雪山で靴に履く道具の種類は多い。
まあ、考えてみれば当然かも知れない。
一晩で何十センチも積もる極寒のパフパフ雪から、ハンマーで叩いても白い筋がかろうじて着く程のカチンコチンの氷までこなさなければならないのだから道具もいろんな物があるのも当然だ。
12月から2月ぐらいの降雪期=新雪期には、最近は、スノーシューが人気だ。
馬鹿でっかいカンジキという道具で、従来のカンジキに比べたら浮力は遙かにある。
でも、パフパフの新雪で太股以上のラッセルになったらどんな道具でも登れたものではない。
このスノーシューは、デッカイので担いだら嵩張るし重い。
装着すれば靴の爪先の2~30cm先が先端になるので、傾斜が40度にもなるともう直登は無理になる。そんな斜面を斜上すると山側は腰まで埋まってのラッセルになる。そんなに埋まりながらその大きな道具を片足で引っ張り上げて前進していくのだからものすごい体力がいる。
私が登る傾斜の強い山ではスノーシューは余り適していない。
山スキーから考えるとスノーシューの威力は今ひとつだ。
なので傾斜が余りない雪山散策ならスノーシューは楽しい。
この時期、3月下旬。
それまで降り積もった雪も自重で沈み固まる。
仮に新雪が降って積もっても、その下の固まった雪はボソッと踏み抜かずに登れることがある。
けれども靴だけとかアイゼンを着けて登ったのでは浮力は全くないのでズボズボの踏み抜きのオンパレードになる。
そこで今までは木製の 芦峅わかん (立山かんじき)を使っていたが、スノーシューと比較するとまるで浮力はない。しかも古いので傷んできた。針金で修理出来るが、もう少し浮力のありそうな スーパーカンジキ をネットでポチッとした。正直、高いと思う。
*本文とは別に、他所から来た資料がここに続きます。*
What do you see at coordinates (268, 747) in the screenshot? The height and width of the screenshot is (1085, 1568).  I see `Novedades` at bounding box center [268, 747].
スノーシューに比べたらはるかに小さいし、ものすごく軽い。
ただし、浮力は全く追いつかない。
私の足は25.5cm。雪山用の靴なので大きいが、これで長さがきちきち一杯とは本格的雪山を前提にした道具ではないのかも知れない。
装着すると、忍者見たい。
水蜘蛛の術ならぬ雪蜘蛛の術でイザまいらん。
で、試し履きの印象。
(雪質次第でまるで違うだろうことをお断りしておきます)
1.60度(もないかも)近くの急斜面のトラバース
ドッペルギャンガー2WAYエクストラ スノーシューよりグリップ力は落ちるか?いや、同じぐらいか?と言う程度。
MSRスノーシューよりは遙かにグリップ力はあります。
2.急傾斜の急登
例えば、45度ぐらいの急傾斜、スノーシューでは全く歯が立たないが、このスーパーカンジキは楽勝で直登出来る。直登出来るのでラッセルも2~30cm浅くて済む。
3.取り回し
スノーシューに比べて遙かに小さくて軽いので歩行時の取り回しが格段に楽。
スノーシューのように雪が乗り重くなることもない。
4.浮力
スノーシューに比べたらやっぱり浮力は全然無いでしょう。
しかし、芦峅わかん に比べたら安定していると感じる。
5.雪団子
さすがにスノーシューには雪団子は付かないが、アイゼン、チェーンアイゼン、登山靴、芦峅わかん いずれを履いていても雪団子は付く。登りにくいし、重い。
このスーパーカンジキには、雪団子は付かない!!!
これは素晴らしい。
なのでいつでも足は軽い軽い。
以上が、試し履きの印象。
今から5月連休時期までのベストチョイス道具だと感じた。
素晴らしい。
ただ、高い。
そして、本文にも書いたが、靴の長さ制限には充分に気を付けて。
気持ちの良い、試し履きの一日でした。
道具が良いと、実に気持ちの良い山行でした。
スーパーカンジキ、ありがとう。